The Idea

When people solve problems, they don't just think in their heads — they look things up, try things, and adjust based on what they find. ReAct gives AI the same ability: it alternates between reasoning (thinking about what to do next) and acting (using tools like search or calculators), then reads the results before deciding its next move.

This is the pattern behind virtually every AI agent you've encountered. ChatGPT browsing the web, Copilot running code, assistants calling APIs — they're all running some version of this think-act-observe loop. ReAct is the foundation that most modern agent systems build on.

Building Blocks

This composition combines:

Think Step by Step Ask It to Search

ReAct weaves chain-of-thought reasoning together with tool use in an iterative loop — each reasoning step can trigger an action, and each observation feeds back into the next reasoning step.

The Loop

Think
Act
Observe
Answer
← repeat until you have enough information →

Each cycle through the loop adds real information. The AI thinks about what it still needs, takes one action to get it, reads the result, and then decides: do I have enough, or do I need another round?

See It in Action

Question: "What is the elevation range for the area that the eastern sector of the Colorado orogeny extends into?"

1
First cycle: Find the region
Think
I need to search for the Colorado orogeny and find what area the eastern sector extends into. Then I'll need the elevation range of that area.
Act
Search: "Colorado orogeny"
Observe
The Colorado orogeny was an episode of mountain building in Colorado and surrounding areas. The eastern sector extends into the High Plains.
↓ not enough info yet — loop again
2
Second cycle: Find the elevation
Think
The eastern sector extends into the High Plains. Now I need to find the elevation range of the High Plains.
Act
Search: "High Plains United States elevation"
Observe
The High Plains are a subregion of the Great Plains. From east to west, they rise in elevation from around 1,800 to 7,000 ft.
↓ enough info — answer
3
Final answer
Answer
The eastern sector of the Colorado orogeny extends into the High Plains, which have an elevation range of 1,800 to 7,000 feet.

Each answer was grounded in a real search result — not guessed from memory.

The Hallucination Problem It Solves

Without ReAct (pure reasoning)

~56%

hallucination rate on factual questions. The AI reasons confidently but makes up facts it doesn't actually know.

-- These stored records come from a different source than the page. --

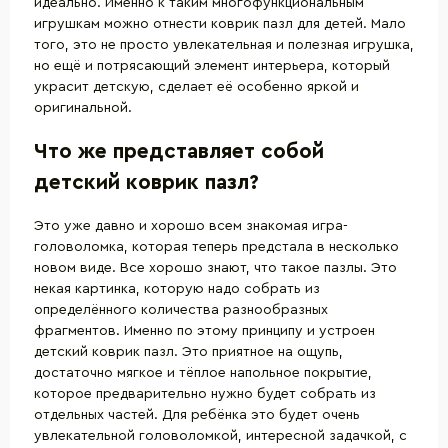
идеально. Именно к таким многофункциональным
игрушкам можно отнести коврик пазл для детей. Мало
того, это не просто увлекательная и полезная игрушка,
но ещё и потрясающий элемент интерьера, который
украсит детскую, сделает её особенно яркой и
оригинальной.
Что же представляет собой
детский коврик пазл?
Это уже давно и хорошо всем знакомая игра-
головоломка, которая теперь предстала в несколько
новом виде. Все хорошо знают, что такое пазлы. Это
некая картинка, которую надо собрать из
определённого количества разнообразных
фрагментов. Именно по этому принципу и устроен
детский коврик пазл. Это приятное на ощупь,
достаточно мягкое и тёплое напольное покрытие,
которое предварительно нужно будет собрать из
отдельных частей. Для ребёнка это будет очень
увлекательной головоломкой, интересной задачкой, с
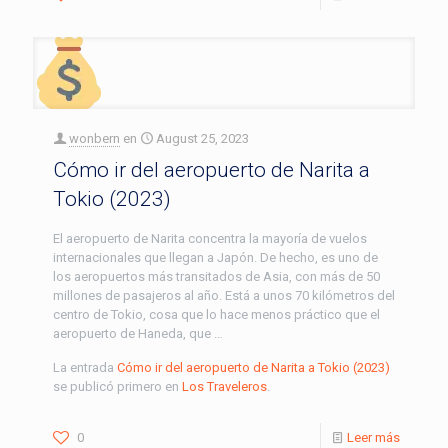
wonbern
en
August 25, 2023
Cómo ir del aeropuerto de Narita a
Tokio (2023)
El aeropuerto de Narita concentra la mayoría de vuelos
internacionales que llegan a Japón. De hecho, es uno de
los aeropuertos más transitados de Asia, con más de 50
millones de pasajeros al año. Está a unos 70 kilómetros del
centro de Tokio, cosa que lo hace menos práctico que el
aeropuerto de Haneda, que …
La entrada
Cómo ir del aeropuerto de Narita a Tokio (2023)
se publicó primero en
Los Traveleros
.
0
Leer más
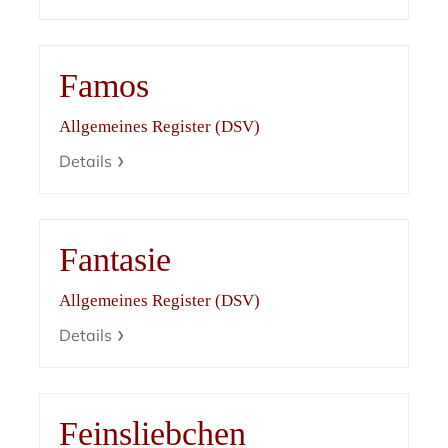
Famos
Allgemeines Register (DSV)
Details
Fantasie
Allgemeines Register (DSV)
Details
Feinsliebchen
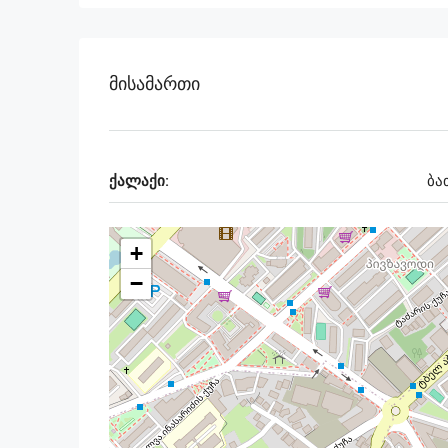
Მისამართი
ქალაქი:
ბა
+
−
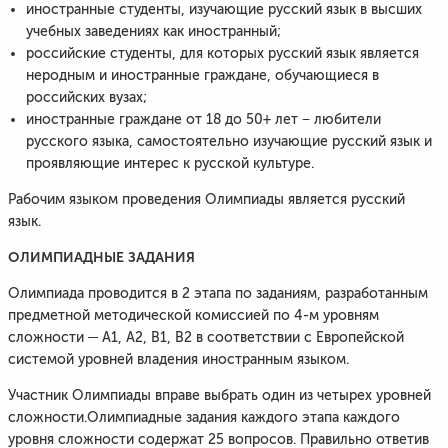
иностранные студенты, изучающие русский язык в высших
учебных заведениях как иностранный;
российские студенты, для которых русский язык является
неродным и иностранные граждане, обучающиеся в
российских вузах;
иностранные граждане от 18 до 50+ лет − любители
русского языка, самостоятельно изучающие русский язык и
проявляющие интерес к русской культуре.
Рабочим языком проведения Олимпиады является русский
язык.
ОЛИМПИАДНЫЕ ЗАДАНИЯ
Олимпиада проводится в 2 этапа по заданиям, разработанным
предметной методической комиссией по 4-м уровням
сложности ─ А1, А2, В1, В2 в соответствии с Европейской
системой уровней владения иностранным языком.
Участник Олимпиады вправе выбрать один из четырех уровней
сложности.Олимпиадные задания каждого этапа каждого
уровня сложности содержат 25 вопросов. Правильно ответив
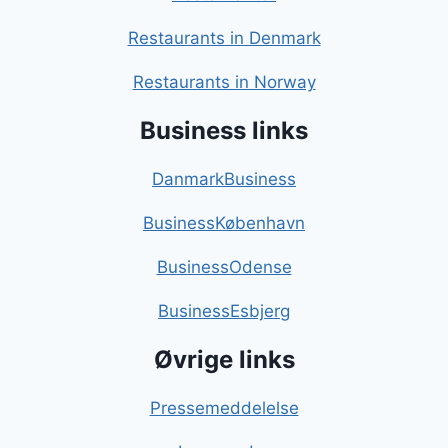
Restaurants in Denmark
Restaurants in Norway
Business links
DanmarkBusiness
BusinessKøbenhavn
BusinessOdense
BusinessEsbjerg
Øvrige links
Pressemeddelelse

With ReAct (reasoning + tools)

~6%

hallucination rate on the same questions. By actually looking things up, the AI grounds its answers in real information.

That's roughly a 10x reduction in made-up facts — simply by letting AI check its work against real sources.

Why This Works

Pure reasoning means AI has to rely entirely on what it memorized during training. Some of that is outdated, some is wrong, and some was never learned at all. ReAct lets AI admit what it doesn't know and go find out, just like a person would.

The thinking-out-loud step is equally important. Without it, AI might search randomly or call the wrong tool. The explicit reasoning trace forces it to articulate why it needs each piece of information, making its decisions more purposeful and its mistakes easier to spot.

The Composition

Think about what you need. Use a tool to get it. Read the result. Repeat until you have enough. Then answer. The simplest agent loop — and the foundation of nearly every AI agent built today.

When to Use This

When to Skip This

How It Relates

ReAct is the default agent pattern — the baseline that most other agent approaches improve upon. Plan-and-Execute adds explicit upfront planning. ReWOO optimizes cost by eliminating mid-loop AI calls. LLMCompiler optimizes speed by parallelizing independent steps.

It also serves as a foundation for more advanced systems: Reflexion adds self-critique after failure, LATS explores multiple reasoning paths in parallel, and autonomous agents like AutoGPT extend the loop with goal-setting and memory. If you understand ReAct, you understand the core of modern AI agents.